Above example leverages the default parameters of the KNNOR algorithm. Following parameters can be used to tweak the functioning of the algorithm

X_new, y_new, X_aug_min, y_aug_min = knnor.fit_resample(X, y,
                            num_neighbors=10, # the number of neighbors that will be used for generation of each artificial point
                            max_dist_point=0.01, # the maximum distance at which the new point will be placed
                            proportion_minority=0.3, # proportion of the minority population that will be used to generate the artificial point
                            final_proportion=2 # final number of minority datapoints
                             # example, if num majority =15 and num minority =5,
#           putting final_proportion as 1 will add 10 artificial minority points
                            )
  • num_neighbors is the number of neighbors that will be used for generation of each artificial point
  • max_dist_point is the maximum distance at which the new point will be placed, 1 being highest
  • proportion_minority is the proportion of the minority population that will be used to generate the artificial point
  • final_proportion decides the number of minority datapoints to be augmented. For example, if the number of majority datapoints is 15 and the number of minority datapoints is 5, then final_proportion=1 implies that 10 artificial minority points will be added so that the ratio of minority over majority count is 1.

Outputs

  • X_new: complete data with augmented datapoints
  • y_new: Labels including the augmented ones
  • X_aug_min: Just the augmented minority points
  • y_aug_min: Labels for only augmented minority points

Support

If you are having issues, please let us know at ashhadulislam@gmail.com or samir.brahim@gmail.com

Cite

If you are using this library in your research please cite the following.
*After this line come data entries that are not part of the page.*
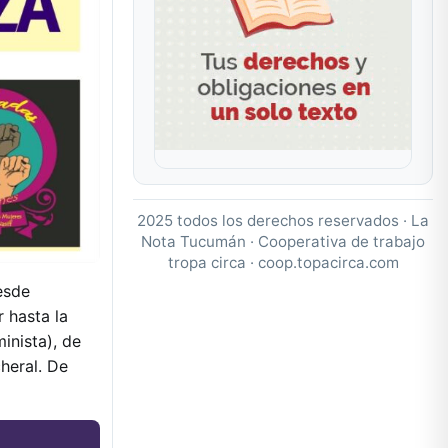
2025 todos los derechos reservados · La
Nota Tucumán · Cooperativa de trabajo
tropa circa ·
coop.topacirca.com
esde
 hasta la
inista), de
cheral. De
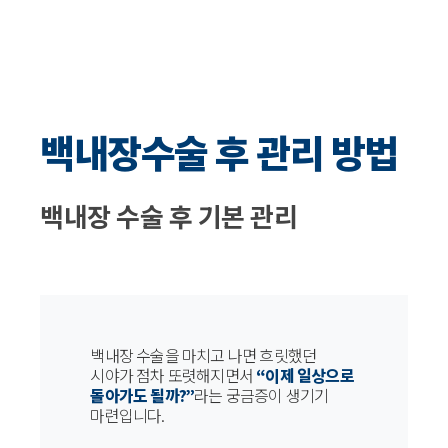
백내장수술 후 관리 방법
백내장 수술 후 기본 관리
백내장 수술을 마치고 나면 흐릿했던
시야가 점차 또렷해지면서
“이제 일상으로
돌아가도 될까?”
라는 궁금증이 생기기
마련입니다.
Ashhadul Islam, Samir Brahim Belhaouari, Atiq Ur Rahman, Halima Bensmail, KNNOR: An oversampling technique for imbalanced datasets, Applied Soft Computing, 2021, 108288, ISSN 1568-4946, https://doi.org/10.1016/j.asoc.2021.108288.

(https://www.sciencedirect.com/science/article/pii/S1568494621010942)

License

The project is licensed under the MIT license.